Location – Bengaluru, Karnataka

Responsibilities

•Design and implement the lifecycle of services from conception to inception, including: system design, build, and deployment • Develop software solutions to enable operability of large scale distributed systems capable of handling millions of transactions and petabytes of data • Manage capacity and performance to help scale the infrastructure both on public and private clouds around the world • Define and implement standards and best practices related to: System Architecture, Deployment, metrics, operational tasks • Support services through activities such as monitoring availability, system health, and incident response • Improve system performance, application delivery and efficiency through automation, process refinement, post mortem reviews, and in-depth configuration analysis • Engage in Communications across all areas of the organization • Troubleshooting and monitoring production systems to ensure the highest uptimes are maintained • Support and improve upon existing high-availability architecture solutions as well as manage the operational activity.

Educational Requirements

Bachelor of Engineering

Service Line Quality

Additional Responsibilities:

Must have :

• Experience in one or more high-level programming languages like Python or Ruby or GoLang and familiar with Object Oriented Programming.

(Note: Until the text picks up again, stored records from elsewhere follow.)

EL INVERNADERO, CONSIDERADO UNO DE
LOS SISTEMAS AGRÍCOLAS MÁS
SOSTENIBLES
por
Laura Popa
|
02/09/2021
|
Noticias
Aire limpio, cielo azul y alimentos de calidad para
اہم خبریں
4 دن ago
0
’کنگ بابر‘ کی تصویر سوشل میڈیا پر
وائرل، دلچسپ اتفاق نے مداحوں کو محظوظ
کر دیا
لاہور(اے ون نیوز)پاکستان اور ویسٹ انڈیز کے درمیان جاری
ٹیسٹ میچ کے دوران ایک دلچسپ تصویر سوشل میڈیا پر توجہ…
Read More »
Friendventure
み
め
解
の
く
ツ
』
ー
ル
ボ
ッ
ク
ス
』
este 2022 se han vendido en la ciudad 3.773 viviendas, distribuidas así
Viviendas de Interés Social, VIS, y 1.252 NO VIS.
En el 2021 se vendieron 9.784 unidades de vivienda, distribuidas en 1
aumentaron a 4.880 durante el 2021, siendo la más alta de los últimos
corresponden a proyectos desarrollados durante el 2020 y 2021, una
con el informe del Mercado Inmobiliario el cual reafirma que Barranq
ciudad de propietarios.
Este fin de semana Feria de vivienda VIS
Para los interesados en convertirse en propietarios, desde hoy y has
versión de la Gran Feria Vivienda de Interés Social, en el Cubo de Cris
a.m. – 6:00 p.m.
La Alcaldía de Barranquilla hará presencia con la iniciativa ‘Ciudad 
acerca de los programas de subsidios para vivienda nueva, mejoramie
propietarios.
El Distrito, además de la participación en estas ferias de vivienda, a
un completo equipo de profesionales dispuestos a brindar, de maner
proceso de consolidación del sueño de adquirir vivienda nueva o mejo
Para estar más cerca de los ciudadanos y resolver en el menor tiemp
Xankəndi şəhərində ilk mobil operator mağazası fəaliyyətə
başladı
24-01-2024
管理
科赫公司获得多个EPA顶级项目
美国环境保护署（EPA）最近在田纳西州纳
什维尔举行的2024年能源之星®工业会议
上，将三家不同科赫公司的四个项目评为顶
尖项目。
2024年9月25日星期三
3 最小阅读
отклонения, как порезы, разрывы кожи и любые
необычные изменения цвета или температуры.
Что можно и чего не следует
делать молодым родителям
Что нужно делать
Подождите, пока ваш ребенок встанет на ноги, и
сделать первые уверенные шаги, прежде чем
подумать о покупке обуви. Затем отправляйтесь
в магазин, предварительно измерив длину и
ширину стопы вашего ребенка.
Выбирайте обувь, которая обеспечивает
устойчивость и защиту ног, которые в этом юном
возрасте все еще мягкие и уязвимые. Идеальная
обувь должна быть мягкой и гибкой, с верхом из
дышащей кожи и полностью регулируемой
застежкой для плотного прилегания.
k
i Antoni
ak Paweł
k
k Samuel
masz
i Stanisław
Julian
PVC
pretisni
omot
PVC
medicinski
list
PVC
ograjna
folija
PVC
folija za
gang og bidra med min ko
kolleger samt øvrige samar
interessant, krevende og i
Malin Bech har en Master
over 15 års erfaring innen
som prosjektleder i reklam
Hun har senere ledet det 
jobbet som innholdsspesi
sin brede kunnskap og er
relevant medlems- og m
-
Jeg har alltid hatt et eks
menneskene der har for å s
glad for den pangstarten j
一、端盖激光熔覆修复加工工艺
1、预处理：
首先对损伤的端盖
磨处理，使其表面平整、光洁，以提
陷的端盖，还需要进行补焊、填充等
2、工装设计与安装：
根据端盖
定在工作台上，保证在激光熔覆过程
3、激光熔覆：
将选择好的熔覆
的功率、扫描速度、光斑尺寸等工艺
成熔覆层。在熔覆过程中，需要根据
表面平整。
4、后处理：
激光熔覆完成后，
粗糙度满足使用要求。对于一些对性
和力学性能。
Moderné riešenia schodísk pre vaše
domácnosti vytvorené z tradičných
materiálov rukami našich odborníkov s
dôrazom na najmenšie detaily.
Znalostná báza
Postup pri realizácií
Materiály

• Proficient with designing, deploying, and managing distributed systems and service-oriented architectures • Design and implement the CI/CD/CT pipeline on one or more tool stacks, like Jenkins, Bamboo, Azure DevOps, and AWS Code pipeline with hands-on experience in common DevOps tools (Jenkins, Sonar, Maven, Git, Nexus, and UCD, etc.)

• Experience in deploying, managing and monitoring applications and services on one or more Cloud and on-premises infrastructures like AWS, Azure, OpenStack, Cloud Foundry, Open shift, etc.

• Proficiency in one or more Infrastructures as code tools (e.g. Terraform, Cloud Formation, Azure ARM, etc)

• Developing, and managing monitoring tools and log analysis tools to manage operations with exposure to tools such as App Dynamics, Data Dog, Splunk, Kibana, Prometheus, Grafana Elasticsearch, etc.

• Proven ability to maintain enterprise-scale production software with the knowledge of heterogeneous system landscapes (e.g. Linux, Windows)

• Expertise in analyzing and troubleshooting large-scale distributed systems and Micro Services with experience with Unix/Linux operating systems internals and administration (e.g., file systems, inodes, system calls) and networking (e.g., TCP/IP, routing, network topologies).

Preferred Skills: DevOps